■ **EXERCISE GOAL**
Omit the images and output every line of the data below exactly.

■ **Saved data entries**
###

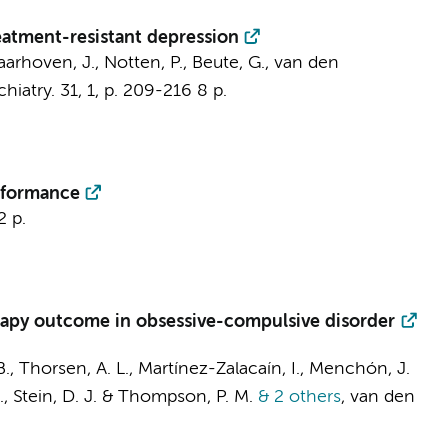
eatment-resistant depression
Laarhoven, J.,
Notten, P.
, Beute, G.,
van den
hiatry.
31
,
1
,
p. 209-216
8 p.
erformance
2 p.
erapy outcome in obsessive-compulsive disorder
B.,
Thorsen, A. L.
, Martínez-Zalacaín, I., Menchón, J.
 I., Stein, D. J. & Thompson, P. M.
& 2 others
,
van den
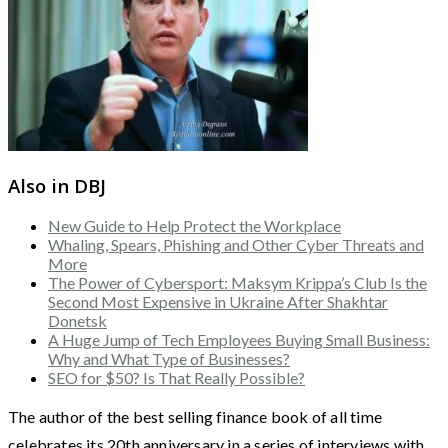
Also in DBJ
New Guide to Help Protect the Workplace
Whaling, Spears, Phishing and Other Cyber Threats and
More
The Power of Cybersport: Maksym Krippa’s Club Is the
Second Most Expensive in Ukraine After Shakhtar
Donetsk
A Huge Jump of Tech Employees Buying Small Business:
Why and What Type of Businesses?
SEO for $50? Is That Really Possible?
The author of the best selling finance book of all time
celebrates its 20th anniversary in a series of interviews with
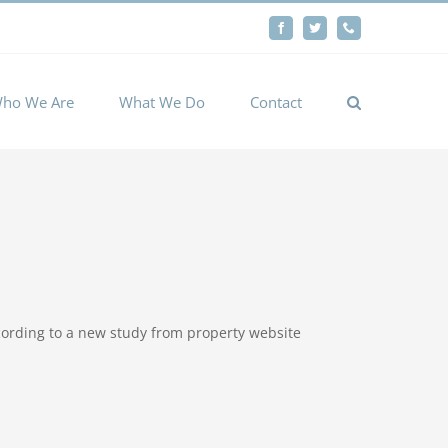
By
Facebook
Twitter
Phone
Cookie settings
ACCEPT
ho We Are
What We Do
Contact
according to a new study from property website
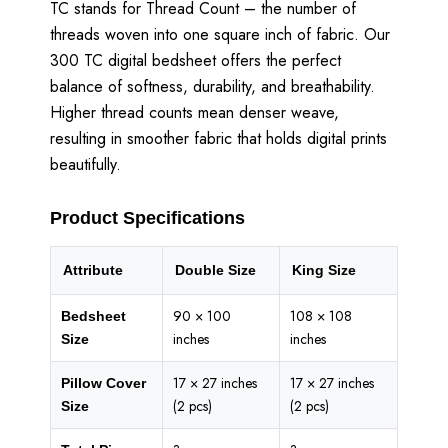
TC stands for Thread Count – the number of
threads woven into one square inch of fabric. Our
300 TC digital bedsheet offers the perfect
balance of softness, durability, and breathability.
Higher thread counts mean denser weave,
resulting in smoother fabric that holds digital prints
beautifully.
Product Specifications
Attribute
Double Size
King Size
90 × 100
108 × 108
Bedsheet
inches
inches
Size
17 × 27 inches
17 × 27 inches
Pillow Cover
(2 pcs)
(2 pcs)
Size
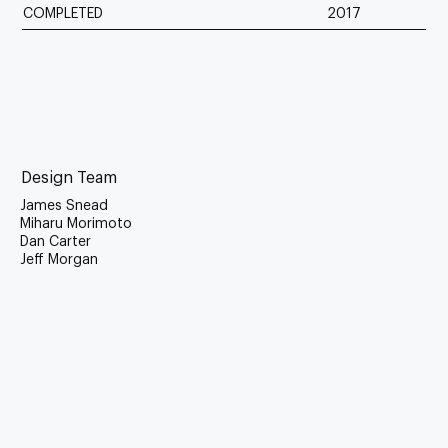
COMPLETED
2017
Design Team
James Snead
Miharu Morimoto
Dan Carter
Jeff Morgan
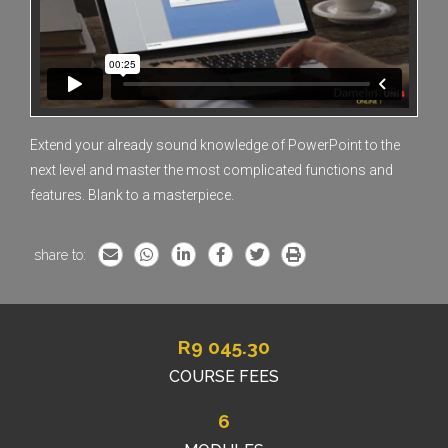
Extend your already sound knowledge of PowerPoint to the
next level and master the most complicated functions and
features. Blank to a masterpiece.
share to:
R
9 045.30
COURSE FEES
6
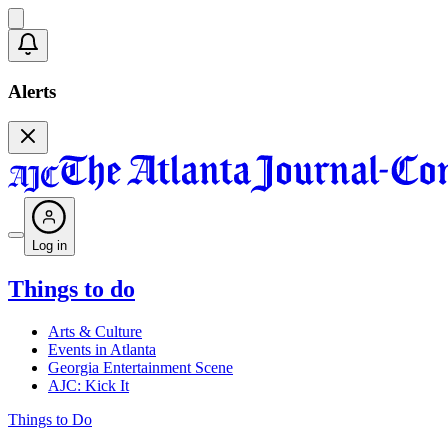
Alerts
Log in
Things to do
Arts & Culture
Events in Atlanta
Georgia Entertainment Scene
AJC: Kick It
Things to Do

###

■ **RESPONSE AREA**
eatment-resistant depression
Laarhoven, J.,
Notten, P.
, Beute, G.,
van den
hiatry.
31
,
1
,
p. 209-216
8 p.
erformance
2 p.
erapy outcome in obsessive-compulsive disorder
B.,
Thorsen, A. L.
, Martínez-Zalacaín, I., Menchón, J.
 I., Stein, D. J. & Thompson, P. M.
& 2 others
,
van den
Also in DBJ
New Guide to Help Protect the Workplace
Whaling, Spears, Phishing and Other Cyber Threats and
More
The Power of Cybersport: Maksym Krippa’s Club Is the
Second Most Expensive in Ukraine After Shakhtar
Donetsk
A Huge Jump of Tech Employees Buying Small Business:
Why and What Type of Businesses?
SEO for $50? Is That Really Possible?
The author of the best selling finance book of all time
celebrates its 20th anniversary in a series of interviews with
By
Facebook
Twitter
Phone
Cookie settings
ACCEPT
ho We Are
What We Do
Contact
according to a new study from property website
TC stands for Thread Count – the number of
threads woven into one square inch of fabric. Our
300 TC digital bedsheet offers the perfect
balance of softness, durability, and breathability.
Higher thread counts mean denser weave,
resulting in smoother fabric that holds digital prints
beautifully.
Product Specifications
Attribute
Double Size
King Size
90 × 100
108 × 108
Bedsheet
inches
inches
Size
17 × 27 inches
17 × 27 inches
Pillow Cover
(2 pcs)
(2 pcs)
Size
COMPLETED
2017
Design Team
James Snead
Miharu Morimoto
Dan Carter
Jeff Morgan
Extend your already sound knowledge of PowerPoint to the
next level and master the most complicated functions and
features. Blank to a masterpiece.
share to:
R
9 045.30
COURSE FEES
6
Alerts
Log in
Things to do
Arts & Culture
Events in Atlanta
Georgia Entertainment Scene
AJC: Kick It
Things to Do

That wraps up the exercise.